P-Konto 2026: Ab Juli bleibt Schuldnern mehr Geld zum Leben

Für Menschen mit einer Kontopfändung gibt es ab dem 1. Juli 2026 eine wichtige Änderung: Der geschützte Betrag auf dem Pfändungsschutzkonto steigt. Wer ein P-Konto nutzt, kann dadurch monatlich etwas mehr Geld für Miete, Lebensmittel, Strom, Fahrten zur Arbeit und andere notwendige Ausgaben behalten.

Der neue Betrag hängt mit der turnusmäßigen Anpassung der Pfändungsfreigrenzen zusammen. Der monatliche Grundbetrag nach § 850c ZPO steigt von 1.555,00 Euro auf 1.587,40 Euro. In der praktischen Pfändungstabelle bedeutet das: Für Personen ohne Unterhaltspflichten bleibt ein Betrag von bis zu 1.589,99 Euro geschützt.

Was ist ein P-Konto überhaupt?

Das P-Konto ist ein normales Girokonto mit einer zusätzlichen Schutzfunktion.
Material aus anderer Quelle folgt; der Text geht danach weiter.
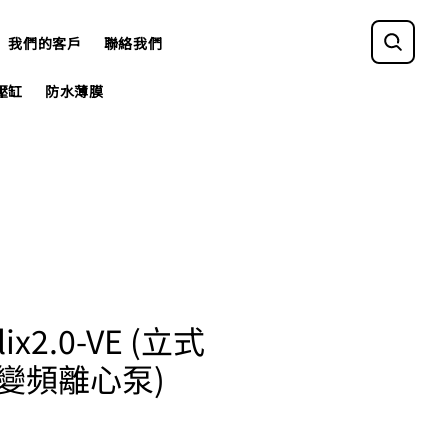
我們的客戶
聯絡我們
壓缸
防水薄膜
elix2.0-VE (立式
變頻離心泵)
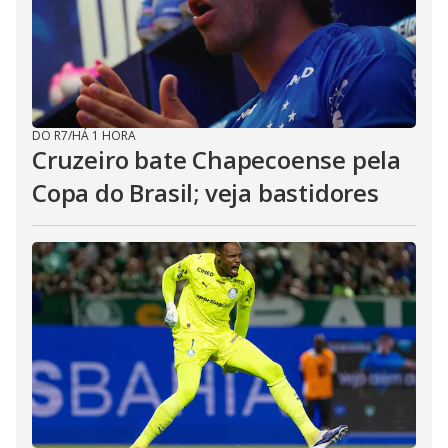
DO R7
/
HÁ 1 HORA
Cruzeiro bate Chapecoense pela
Copa do Brasil; veja bastidores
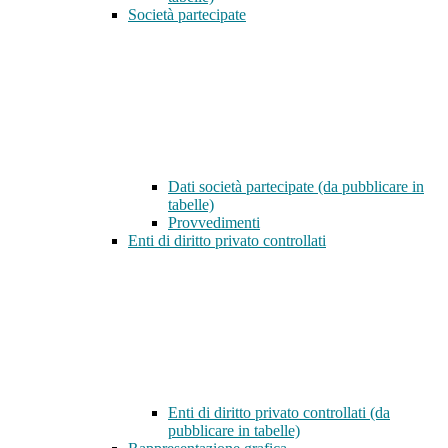
Società partecipate
Dati società partecipate (da pubblicare in
tabelle)
Provvedimenti
Enti di diritto privato controllati
Enti di diritto privato controllati (da
pubblicare in tabelle)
Wird das Konto gepfändet, sorgt diese Funktion dafür, dass nicht das gesamte Guthaben blockiert wird. Ein gesetzlich festgelegter Betrag bleibt weiterhin verfügbar.

Ohne P-Konto kann eine Kontopfändung sehr schnell zu ernsten Problemen führen. Betroffene kommen dann unter Umständen nicht mehr an ihr Geld, obwohl Lohn, Bürgergeld, Rente, Kindergeld oder andere Zahlungen eingegangen sind. Mit einem Pfändungsschutzkonto bleibt zumindest der geschützte Betrag nutzbar.

Wie hoch ist der neue Freibetrag ab Juli 2026?

Ab dem 1. Juli 2026 gilt für eine alleinstehende Person ohne Unterhaltspflichten ein geschützter Betrag von bis zu 1.589,99 Euro pro Monat. Bis zum 30. Juni 2026 lag dieser praktische Schutzbetrag bei 1.559,99 Euro.

Das Plus beträgt also rund 30 Euro monatlich. Das klingt zunächst nicht viel. Für Haushalte, die ohnehin jeden Euro genau einteilen müssen, kann dieser Betrag aber entscheidend sein – zum Beispiel für Medikamente, Schulbedarf, eine Fahrkarte oder eine Nachzahlung beim Stromanbieter.

Warum die Erhöhung für Schuldner wichtig ist

Das P-Konto löscht keine Schulden und stoppt auch nicht automatisch eine Pfändung. Es schützt aber das Existenzminimum auf dem Konto. Genau das ist im Alltag besonders wichtig, denn laufende Kosten verschwinden nicht, nur weil eine Pfändung vorliegt.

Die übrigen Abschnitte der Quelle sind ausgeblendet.